Gün akşamüstü oldu. Artık kaykayım yoktu. Hayat bana sıkıcı gelmeye başladı. Arkadaşlarım da bahçeye gelmişler, oyun oynamaya başlamışlardı. Ben bir ağacın altına oturmuş, kaykayımı düşünüyordum. Arkadaşlardan birisi, “gel sen de oyuna katıl diye” bana seslendi. Fakat benim canım oyun oynamak istemiyordu. Ama ısrar ettiler, ben de onlara katıldım ve oyuna devam ettik. Biraz saklambaç, biraz birdirbir oynadık. Akşamüstü olmasına rağmen apartmanın önü yine de sıcaktı. Oynamaktan terlemiş ve susamıştık. Her zaman olduğu gibi yine Pamuk Nine’den su isteyecektik. Baktık, Pamuk Nine balkonda görünmüyordu. “Pamuk Nineee!” diye seslendik, cevap vermiyordu. Merak etmiştik. Arkadaşlardan biri koştu, zili çaldı, içerden zayıf bir ses yükseldi. “Yavrucaklar bugün hastayım, kapıyı kendiniz açın, su kapının arkasında” dedi. Kapıyı açarak içeri girdik. Pamuk Nine yatağının içinde, elinde tesbih, zikir çekerek oturuyordu. “Geçmis olsun Pamuk Nine ne oldu” diye sorduk. “Biraz hastayım çocuklar, onun için balkona çıkamadım” dedi. Hepimiz çok üzülmüştük. Su içmeyi de unutmuştuk.

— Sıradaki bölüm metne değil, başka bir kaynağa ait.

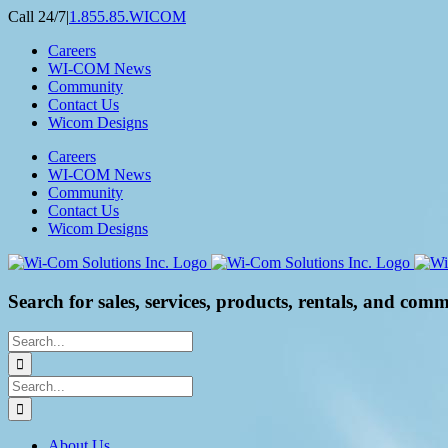
Skip
Call 24/7
|
1.855.85.WICOM
to
Careers
content
WI-COM News
Community
Contact Us
Wicom Designs
Careers
WI-COM News
Community
Contact Us
Wicom Designs
Search for sales, services, products, rentals, and comm
Search
for:
Search
for:
About Us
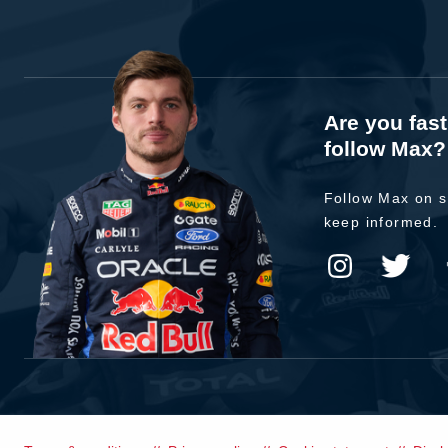
Are you fas
follow Max?
Follow Max on s
keep informed.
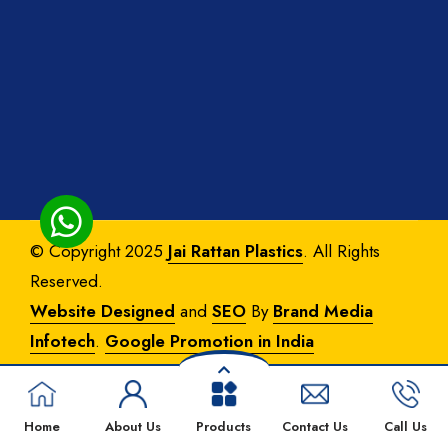
© Copyright 2025
Jai Rattan Plastics
. All Rights
Reserved.
Website Designed
and
SEO
By
Brand Media
Infotech
.
Google Promotion in India
Home
About Us
Products
Contact Us
Call Us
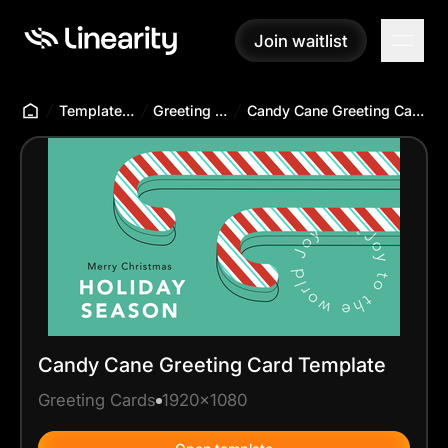
Join waitlist
Join waitlist
Templates Hub
Greeting Cards
Candy Cane Greeting Card Template
Candy Cane Greeting Card Template
Greeting Cards
1920x1080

-Pamuk Nine, ailelerimize söyleyelim, seni doktora götürelim dedik.
- Yok yavrucaklarım, merak etmeyin, biraz sonra geçer dedi.

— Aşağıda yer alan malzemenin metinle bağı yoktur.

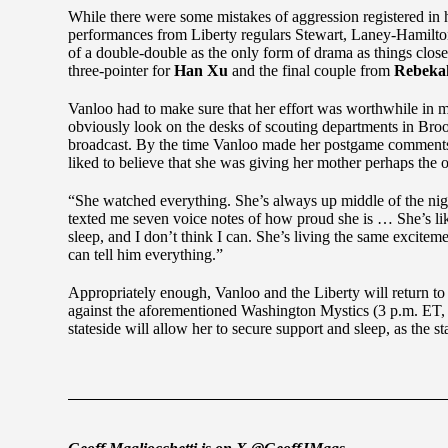
While there were some mistakes of aggression registered in he
performances from Liberty regulars Stewart, Laney-Hamilto
of a double-double as the only form of drama as things closed
three-pointer for
Han Xu
and the final couple from
Rebeka
Vanloo had to make sure that her effort was worthwhile in m
obviously look on the desks of scouting departments in Br
broadcast. By the time Vanloo made her postgame comments
liked to believe that she was giving her mother perhaps the o
“She watched everything. She’s always up middle of the night,
texted me seven voice notes of how proud she is … She’s like
sleep, and I don’t think I can. She’s living the same excitem
can tell him everything.”
Appropriately enough, Vanloo and the Liberty will return to
against the aforementioned Washington Mystics (3 p.m. ET,
stateside will allow her to secure support and sleep, as the sta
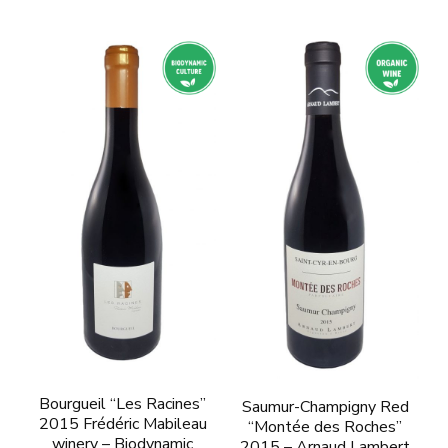
Bourgueil “Les Racines”
Saumur-Champigny Red
2015 Frédéric Mabileau
“Montée des Roches”
winery – Biodynamic
2015 – Arnaud Lambert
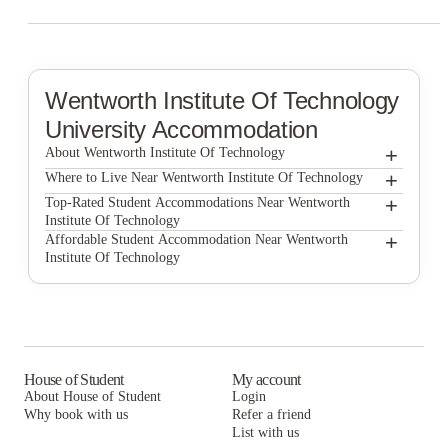
Wentworth Institute Of Technology
University Accommodation
+
About Wentworth Institute Of Technology
+
Wentworth Institute of Technology
Where to Live Near Wentworth Institute Of Technology
The Bon by Morro
+
Top-Rated Student Accommodations Near Wentworth
Institute Of Technology
1047 Commonwealth
The Bon by Morro
+
Affordable Student Accommodation Near Wentworth
Institute Of Technology
7 INK
1047 Commonwealth
The Bon by Morro
525 Linc
7 INK
1047 Commonwealth
Blueground | Furnished Apartments Boston
525 Linc
7 INK
Boston Off Campus Pads
Blueground | Furnished Apartments Boston
525 Linc
House of Student
My account
About House of Student
Login
Boston Off Campus Pads
Blueground | Furnished Apartments Boston
Why book with us
Refer a friend
List with us
Boston Off Campus Pads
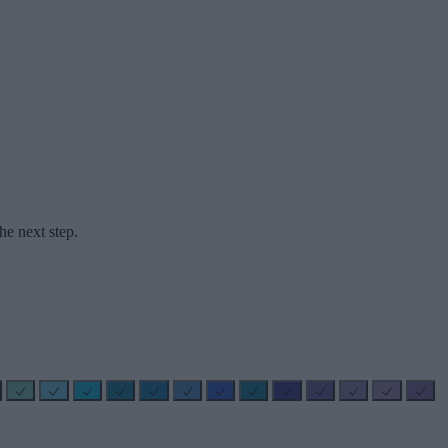
he next step.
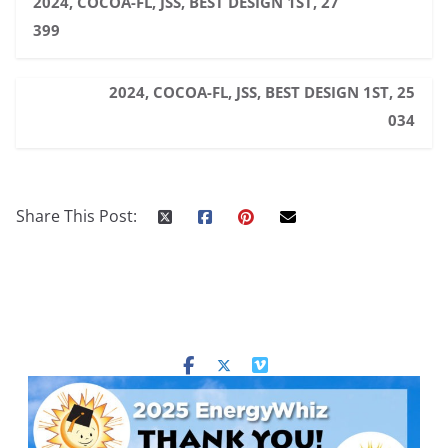
2024, COCOA-FL, JSS, BEST DESIGN 1ST, 27
399
2024, COCOA-FL, JSS, BEST DESIGN 1ST, 25
034
Share This Post:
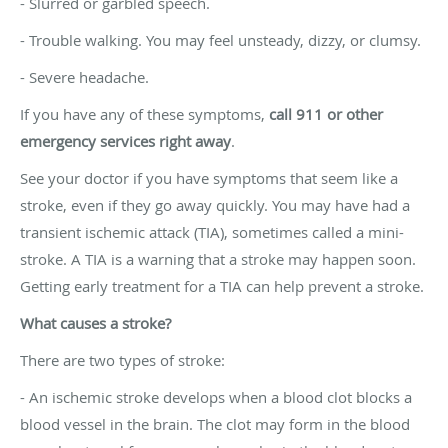
- Slurred or garbled speech.
- Trouble walking. You may feel unsteady, dizzy, or clumsy.
- Severe headache.
If you have any of these symptoms,
call 911 or other
emergency services right away
.
See your doctor if you have symptoms that seem like a
stroke, even if they go away quickly. You may have had a
transient ischemic attack (TIA), sometimes called a mini-
stroke. A TIA is a warning that a stroke may happen soon.
Getting early treatment for a TIA can help prevent a stroke.
What causes a stroke?
There are two types of stroke:
- An ischemic stroke develops when a blood clot blocks a
blood vessel in the brain. The clot may form in the blood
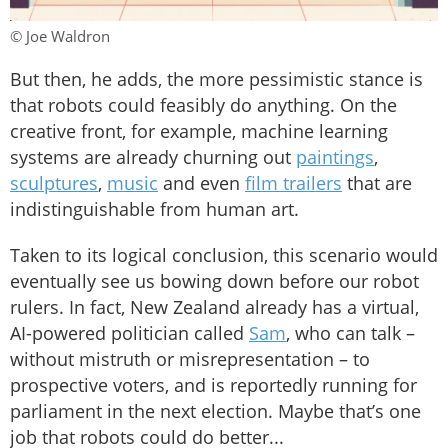
© Joe Waldron
But then, he adds, the more pessimistic stance is
that robots could feasibly do anything. On the
creative front, for example, machine learning
systems are already churning out
paintings
,
sculptures
,
music
and even
film trailers
that are
indistinguishable from human art.
Taken to its logical conclusion, this scenario would
eventually see us bowing down before our robot
rulers. In fact, New Zealand already has a virtual,
AI-powered politician called
Sam
, who can talk –
without mistruth or misrepresentation – to
prospective voters, and is reportedly running for
parliament in the next election. Maybe that’s one
job that robots could do better...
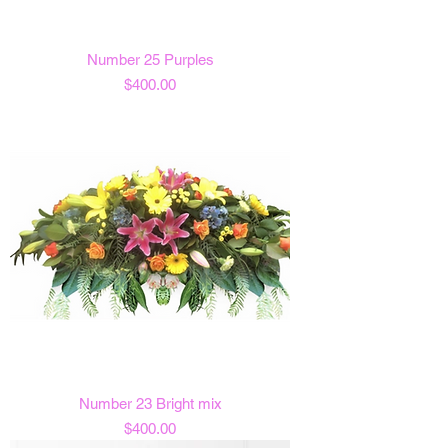
Number 25 Purples
Price
$400.00
Number 23 Bright mix
Price
$400.00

Sonra biz müsaade isteyip evlerimize dağıldık.
Anneme Pamuk Nine’min hasta olduğunu söyledim. Gitmiş bakmıştı. “Biraz iyice, dedi” bana öyle söyledi. Gece oldu uykudan önce annem “yarın iyice bakalım, apartmanda herkese soralım. Bulamazsan sana yenisini alırız yat uyu üzülme” dedi.
Sabahleyin uyandım. Annem; “gözün aydın kaykayın kapının önünde duruyor” dedi. Sevinçle yataktan fırladım. Pamuk Nine’nin söylediği aklıma geldi. Demek ki kaykayımı alan arkadaş Allah korkusundan getirmiş bırakmış dedim. Ama kimin aldığını öğrenemedim. Merak da etmiyordum artık. Kaykayım bulunmuştu ya!
Kahvaltımı yaptım, apartmanın önüne indim. Pamuk Nine de iyileşmiş balkonda yine örgü işiyle meşguldü.
- Günaydın Pamuk Nine dedim.
- Günaydın evlâdım, gözün aydın kaykayını bulmuşsun dedi.
-Sağ ol Pamuk Nine, kim aldıysa gece getirip kapının önüne bırakmış dedim.
Sonra da bahçeye koşarak kaykayımla oynamaya devam ettim.